Exercise goal:
Look through the material below and report every line that includes "Summer".
___ The records ___
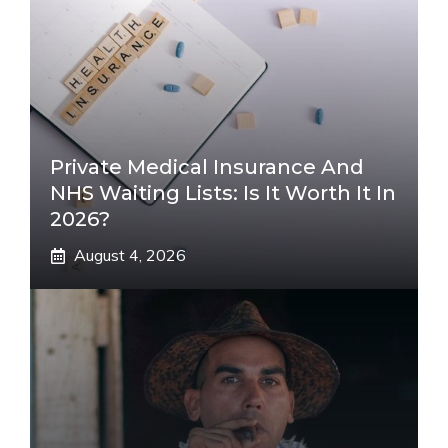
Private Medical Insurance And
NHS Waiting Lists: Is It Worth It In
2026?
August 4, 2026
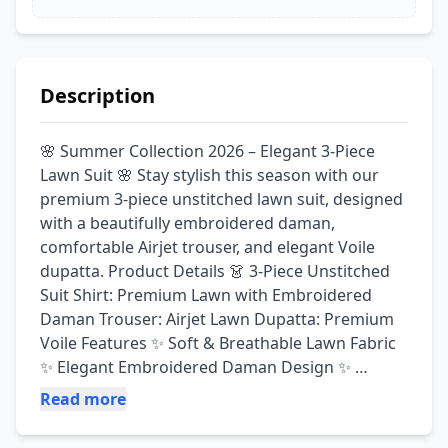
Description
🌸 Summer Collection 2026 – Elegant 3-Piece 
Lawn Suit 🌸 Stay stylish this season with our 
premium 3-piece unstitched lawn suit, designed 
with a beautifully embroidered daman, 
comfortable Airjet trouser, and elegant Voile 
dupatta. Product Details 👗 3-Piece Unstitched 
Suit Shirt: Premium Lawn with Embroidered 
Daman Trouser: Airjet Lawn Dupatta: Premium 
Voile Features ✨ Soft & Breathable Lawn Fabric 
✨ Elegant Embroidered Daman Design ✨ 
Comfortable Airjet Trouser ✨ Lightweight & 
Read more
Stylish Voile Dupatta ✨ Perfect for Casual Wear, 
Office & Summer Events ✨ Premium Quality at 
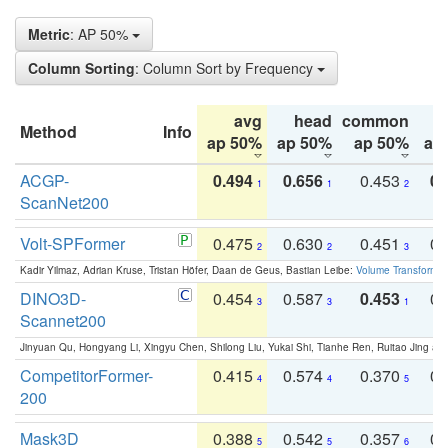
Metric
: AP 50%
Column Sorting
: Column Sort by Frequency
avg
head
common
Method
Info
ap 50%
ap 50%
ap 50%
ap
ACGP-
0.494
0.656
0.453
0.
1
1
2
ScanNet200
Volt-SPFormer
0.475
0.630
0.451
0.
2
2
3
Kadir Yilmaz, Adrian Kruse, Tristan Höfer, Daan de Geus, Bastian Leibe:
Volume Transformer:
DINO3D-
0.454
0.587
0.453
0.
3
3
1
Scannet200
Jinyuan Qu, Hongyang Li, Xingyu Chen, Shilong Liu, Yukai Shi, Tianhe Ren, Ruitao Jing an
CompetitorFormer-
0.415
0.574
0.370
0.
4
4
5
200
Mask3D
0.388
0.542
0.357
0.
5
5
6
___
Response to the task:
🌸 Summer Collection 2026 – Elegant 3-Piece 
Office & Summer Events ✨ Premium Quality at 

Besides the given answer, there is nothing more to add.